TASK DIRECTIONS — The material below holds a span beginning at the line with "Purworejo mendapat" and ending at the line with "dukungan penuh terhadap". Quote that span exactly, both ends included, and only that span.
(DATA FOR REVIEW Opens)
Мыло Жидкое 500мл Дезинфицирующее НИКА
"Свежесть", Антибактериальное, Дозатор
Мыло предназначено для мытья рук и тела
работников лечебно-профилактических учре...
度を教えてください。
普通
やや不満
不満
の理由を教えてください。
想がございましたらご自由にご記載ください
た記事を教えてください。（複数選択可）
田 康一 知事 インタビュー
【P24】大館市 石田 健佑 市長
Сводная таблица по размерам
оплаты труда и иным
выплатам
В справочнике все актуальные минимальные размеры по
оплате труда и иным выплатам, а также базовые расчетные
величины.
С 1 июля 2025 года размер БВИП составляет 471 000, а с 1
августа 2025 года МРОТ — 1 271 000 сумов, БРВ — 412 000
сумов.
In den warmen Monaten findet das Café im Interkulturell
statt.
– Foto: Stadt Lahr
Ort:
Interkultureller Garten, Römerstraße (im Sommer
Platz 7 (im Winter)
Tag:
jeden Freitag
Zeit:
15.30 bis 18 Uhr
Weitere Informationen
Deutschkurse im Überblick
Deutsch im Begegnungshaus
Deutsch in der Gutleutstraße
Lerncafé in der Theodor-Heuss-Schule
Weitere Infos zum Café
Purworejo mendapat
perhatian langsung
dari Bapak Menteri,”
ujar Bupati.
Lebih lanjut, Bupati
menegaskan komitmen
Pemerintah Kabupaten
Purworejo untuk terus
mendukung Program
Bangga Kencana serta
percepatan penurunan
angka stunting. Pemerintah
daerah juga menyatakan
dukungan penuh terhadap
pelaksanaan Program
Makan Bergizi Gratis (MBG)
(DATA FOR REVIEW Closes)
(DATA FOR REVIEW Opens)
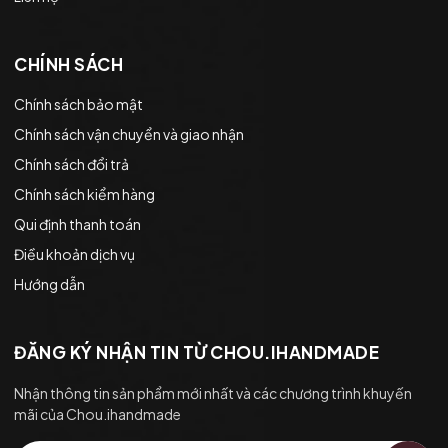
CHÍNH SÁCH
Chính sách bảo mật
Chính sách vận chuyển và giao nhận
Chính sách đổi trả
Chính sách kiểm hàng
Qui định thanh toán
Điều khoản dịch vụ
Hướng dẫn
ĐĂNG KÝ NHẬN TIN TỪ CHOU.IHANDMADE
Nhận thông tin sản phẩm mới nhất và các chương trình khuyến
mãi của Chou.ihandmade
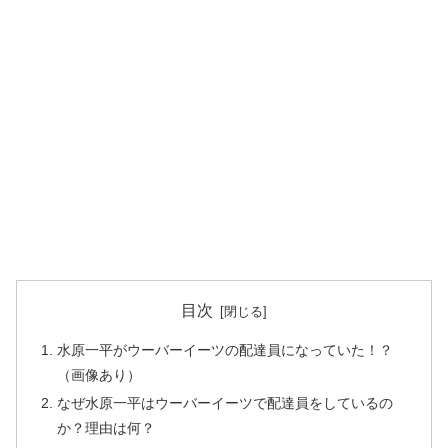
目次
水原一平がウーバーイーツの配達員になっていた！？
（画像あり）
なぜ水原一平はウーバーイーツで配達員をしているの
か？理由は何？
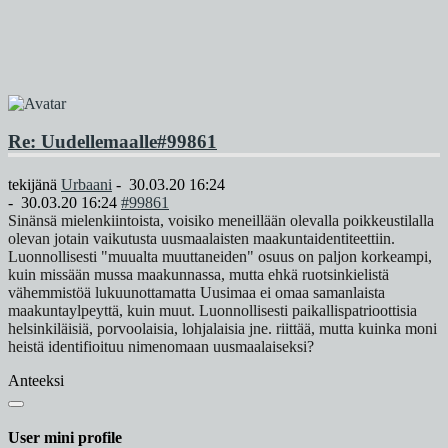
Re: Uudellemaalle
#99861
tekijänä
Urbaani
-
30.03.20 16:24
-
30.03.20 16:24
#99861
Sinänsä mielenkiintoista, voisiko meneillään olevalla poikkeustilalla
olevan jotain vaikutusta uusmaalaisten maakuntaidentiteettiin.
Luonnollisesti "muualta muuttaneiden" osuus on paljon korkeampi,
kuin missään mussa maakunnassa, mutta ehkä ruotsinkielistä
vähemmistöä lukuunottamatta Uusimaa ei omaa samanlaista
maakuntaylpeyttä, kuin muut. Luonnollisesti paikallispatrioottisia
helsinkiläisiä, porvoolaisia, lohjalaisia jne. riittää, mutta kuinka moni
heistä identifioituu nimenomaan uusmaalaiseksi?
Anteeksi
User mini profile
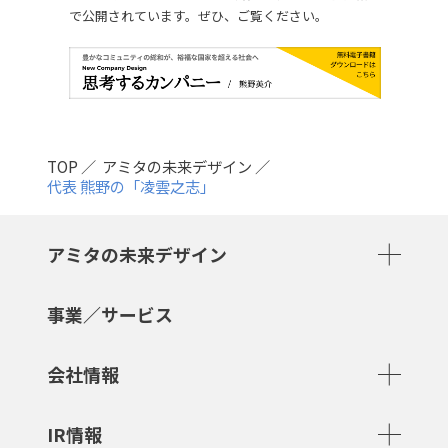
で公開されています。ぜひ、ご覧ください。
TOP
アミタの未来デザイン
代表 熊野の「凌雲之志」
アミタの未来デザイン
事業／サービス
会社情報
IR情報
(DATA FOR REVIEW Closes)
EXERCISE RESULT —
Purworejo mendapat
perhatian langsung
dari Bapak Menteri,”
ujar Bupati.
Lebih lanjut, Bupati
menegaskan komitmen
Pemerintah Kabupaten
Purworejo untuk terus
mendukung Program
Bangga Kencana serta
percepatan penurunan
angka stunting. Pemerintah
daerah juga menyatakan
dukungan penuh terhadap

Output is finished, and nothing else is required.